SUPPLIED ENTRIES
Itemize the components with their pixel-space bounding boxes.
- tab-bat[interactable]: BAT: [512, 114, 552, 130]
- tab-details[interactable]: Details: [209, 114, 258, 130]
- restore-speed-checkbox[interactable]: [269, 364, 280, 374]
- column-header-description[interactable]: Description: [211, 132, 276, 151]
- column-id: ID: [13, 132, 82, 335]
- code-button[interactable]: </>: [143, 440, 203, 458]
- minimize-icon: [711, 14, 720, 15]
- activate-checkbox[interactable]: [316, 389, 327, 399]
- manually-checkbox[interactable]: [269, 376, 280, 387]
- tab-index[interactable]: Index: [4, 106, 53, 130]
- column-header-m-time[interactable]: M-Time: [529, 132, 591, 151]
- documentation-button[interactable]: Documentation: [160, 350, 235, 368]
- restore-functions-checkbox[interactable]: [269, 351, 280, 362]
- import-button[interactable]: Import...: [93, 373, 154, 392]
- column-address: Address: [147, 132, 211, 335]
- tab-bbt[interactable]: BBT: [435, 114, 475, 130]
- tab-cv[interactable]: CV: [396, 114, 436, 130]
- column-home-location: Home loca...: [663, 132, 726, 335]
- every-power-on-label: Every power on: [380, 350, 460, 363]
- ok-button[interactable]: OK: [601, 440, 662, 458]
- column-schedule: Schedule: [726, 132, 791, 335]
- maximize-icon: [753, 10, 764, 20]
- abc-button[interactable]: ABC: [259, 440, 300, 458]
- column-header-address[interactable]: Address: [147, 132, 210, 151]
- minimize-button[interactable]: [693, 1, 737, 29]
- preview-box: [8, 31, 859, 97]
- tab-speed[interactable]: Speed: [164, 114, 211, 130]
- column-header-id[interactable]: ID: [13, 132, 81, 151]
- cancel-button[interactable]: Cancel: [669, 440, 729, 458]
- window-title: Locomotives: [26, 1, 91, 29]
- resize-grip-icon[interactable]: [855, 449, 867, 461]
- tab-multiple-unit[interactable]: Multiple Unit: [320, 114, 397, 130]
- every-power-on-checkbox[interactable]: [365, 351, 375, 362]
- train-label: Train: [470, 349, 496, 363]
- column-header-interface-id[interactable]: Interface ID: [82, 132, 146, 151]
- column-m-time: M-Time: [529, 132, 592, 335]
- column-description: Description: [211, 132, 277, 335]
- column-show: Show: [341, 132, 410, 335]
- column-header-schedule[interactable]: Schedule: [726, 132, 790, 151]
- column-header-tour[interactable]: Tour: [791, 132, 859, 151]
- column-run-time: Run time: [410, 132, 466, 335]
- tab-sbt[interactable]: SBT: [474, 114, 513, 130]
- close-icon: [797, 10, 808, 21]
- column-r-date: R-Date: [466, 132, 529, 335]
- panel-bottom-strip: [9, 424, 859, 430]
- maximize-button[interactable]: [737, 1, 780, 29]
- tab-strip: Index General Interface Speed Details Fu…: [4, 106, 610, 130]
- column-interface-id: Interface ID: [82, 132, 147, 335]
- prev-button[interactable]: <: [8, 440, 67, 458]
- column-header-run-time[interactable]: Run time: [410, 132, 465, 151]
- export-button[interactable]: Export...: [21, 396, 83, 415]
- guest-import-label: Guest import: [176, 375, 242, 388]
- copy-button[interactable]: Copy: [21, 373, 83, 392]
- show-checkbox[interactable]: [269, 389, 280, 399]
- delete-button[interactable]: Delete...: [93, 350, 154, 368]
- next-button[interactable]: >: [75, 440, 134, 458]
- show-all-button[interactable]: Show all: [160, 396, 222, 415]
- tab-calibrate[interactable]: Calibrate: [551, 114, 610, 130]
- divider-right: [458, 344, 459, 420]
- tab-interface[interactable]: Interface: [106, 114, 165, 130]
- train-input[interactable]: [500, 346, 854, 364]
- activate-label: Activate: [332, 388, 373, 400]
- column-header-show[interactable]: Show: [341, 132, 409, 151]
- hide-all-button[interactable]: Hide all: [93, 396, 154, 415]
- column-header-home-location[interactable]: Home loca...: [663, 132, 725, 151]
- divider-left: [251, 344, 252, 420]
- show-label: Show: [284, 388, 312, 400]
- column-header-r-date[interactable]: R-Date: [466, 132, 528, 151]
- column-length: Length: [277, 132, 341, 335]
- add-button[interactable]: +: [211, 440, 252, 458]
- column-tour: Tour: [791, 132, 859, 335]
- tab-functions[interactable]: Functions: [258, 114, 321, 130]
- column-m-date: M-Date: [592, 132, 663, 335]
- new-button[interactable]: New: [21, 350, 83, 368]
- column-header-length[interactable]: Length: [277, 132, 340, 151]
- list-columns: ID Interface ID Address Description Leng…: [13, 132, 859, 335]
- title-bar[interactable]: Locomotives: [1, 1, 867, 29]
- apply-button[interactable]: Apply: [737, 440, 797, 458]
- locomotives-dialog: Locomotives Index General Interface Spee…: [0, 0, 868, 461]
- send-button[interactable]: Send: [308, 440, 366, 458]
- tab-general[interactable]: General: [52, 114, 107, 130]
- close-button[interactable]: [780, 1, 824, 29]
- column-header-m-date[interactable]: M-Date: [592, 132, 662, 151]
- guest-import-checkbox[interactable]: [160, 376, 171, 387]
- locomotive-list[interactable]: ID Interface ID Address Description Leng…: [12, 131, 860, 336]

YOUR ASSIGNMENT
The data above should be copied out with complete accuracy.

ANSWER SPACE
Itemize the components with their pixel-space bounding boxes.
- tab-bat[interactable]: BAT: [512, 114, 552, 130]
- tab-details[interactable]: Details: [209, 114, 258, 130]
- restore-speed-checkbox[interactable]: [269, 364, 280, 374]
- column-header-description[interactable]: Description: [211, 132, 276, 151]
- column-id: ID: [13, 132, 82, 335]
- code-button[interactable]: </>: [143, 440, 203, 458]
- minimize-icon: [711, 14, 720, 15]
- activate-checkbox[interactable]: [316, 389, 327, 399]
- manually-checkbox[interactable]: [269, 376, 280, 387]
- tab-index[interactable]: Index: [4, 106, 53, 130]
- column-header-m-time[interactable]: M-Time: [529, 132, 591, 151]
- documentation-button[interactable]: Documentation: [160, 350, 235, 368]
- restore-functions-checkbox[interactable]: [269, 351, 280, 362]
- import-button[interactable]: Import...: [93, 373, 154, 392]
- column-address: Address: [147, 132, 211, 335]
- tab-bbt[interactable]: BBT: [435, 114, 475, 130]
- tab-cv[interactable]: CV: [396, 114, 436, 130]
- column-home-location: Home loca...: [663, 132, 726, 335]
- every-power-on-label: Every power on: [380, 350, 460, 363]
- ok-button[interactable]: OK: [601, 440, 662, 458]
- column-schedule: Schedule: [726, 132, 791, 335]
- maximize-icon: [753, 10, 764, 20]
- abc-button[interactable]: ABC: [259, 440, 300, 458]
- column-header-address[interactable]: Address: [147, 132, 210, 151]
- minimize-button[interactable]: [693, 1, 737, 29]
- preview-box: [8, 31, 859, 97]
- tab-speed[interactable]: Speed: [164, 114, 211, 130]
- column-header-id[interactable]: ID: [13, 132, 81, 151]
- cancel-button[interactable]: Cancel: [669, 440, 729, 458]
- window-title: Locomotives: [26, 1, 91, 29]
- resize-grip-icon[interactable]: [855, 449, 867, 461]
- tab-multiple-unit[interactable]: Multiple Unit: [320, 114, 397, 130]
- every-power-on-checkbox[interactable]: [365, 351, 375, 362]
- train-label: Train: [470, 349, 496, 363]
- column-header-interface-id[interactable]: Interface ID: [82, 132, 146, 151]
- column-m-time: M-Time: [529, 132, 592, 335]
- column-description: Description: [211, 132, 277, 335]
- column-show: Show: [341, 132, 410, 335]
- column-header-schedule[interactable]: Schedule: [726, 132, 790, 151]
- column-header-tour[interactable]: Tour: [791, 132, 859, 151]
- column-run-time: Run time: [410, 132, 466, 335]
- tab-sbt[interactable]: SBT: [474, 114, 513, 130]
- close-icon: [797, 10, 808, 21]
- column-r-date: R-Date: [466, 132, 529, 335]
- panel-bottom-strip: [9, 424, 859, 430]
- maximize-button[interactable]: [737, 1, 780, 29]
- tab-strip: Index General Interface Speed Details Fu…: [4, 106, 610, 130]
- column-interface-id: Interface ID: [82, 132, 147, 335]
- prev-button[interactable]: <: [8, 440, 67, 458]
- column-header-run-time[interactable]: Run time: [410, 132, 465, 151]
- export-button[interactable]: Export...: [21, 396, 83, 415]
- guest-import-label: Guest import: [176, 375, 242, 388]
- copy-button[interactable]: Copy: [21, 373, 83, 392]
- show-checkbox[interactable]: [269, 389, 280, 399]
- delete-button[interactable]: Delete...: [93, 350, 154, 368]
- next-button[interactable]: >: [75, 440, 134, 458]
- show-all-button[interactable]: Show all: [160, 396, 222, 415]
- tab-calibrate[interactable]: Calibrate: [551, 114, 610, 130]
- divider-right: [458, 344, 459, 420]
- tab-interface[interactable]: Interface: [106, 114, 165, 130]
- train-input[interactable]: [500, 346, 854, 364]
- activate-label: Activate: [332, 388, 373, 400]
- column-header-show[interactable]: Show: [341, 132, 409, 151]
- hide-all-button[interactable]: Hide all: [93, 396, 154, 415]
- column-header-home-location[interactable]: Home loca...: [663, 132, 725, 151]
- divider-left: [251, 344, 252, 420]
- show-label: Show: [284, 388, 312, 400]
- column-header-r-date[interactable]: R-Date: [466, 132, 528, 151]
- column-length: Length: [277, 132, 341, 335]
- add-button[interactable]: +: [211, 440, 252, 458]
- column-tour: Tour: [791, 132, 859, 335]
- tab-functions[interactable]: Functions: [258, 114, 321, 130]
- column-m-date: M-Date: [592, 132, 663, 335]
- new-button[interactable]: New: [21, 350, 83, 368]
- column-header-length[interactable]: Length: [277, 132, 340, 151]
- list-columns: ID Interface ID Address Description Leng…: [13, 132, 859, 335]
- title-bar[interactable]: Locomotives: [1, 1, 867, 29]
- apply-button[interactable]: Apply: [737, 440, 797, 458]
- locomotives-dialog: Locomotives Index General Interface Spee…: [0, 0, 868, 461]
- send-button[interactable]: Send: [308, 440, 366, 458]
- tab-general[interactable]: General: [52, 114, 107, 130]
- close-button[interactable]: [780, 1, 824, 29]
- column-header-m-date[interactable]: M-Date: [592, 132, 662, 151]
- guest-import-checkbox[interactable]: [160, 376, 171, 387]
- locomotive-list[interactable]: ID Interface ID Address Description Leng…: [12, 131, 860, 336]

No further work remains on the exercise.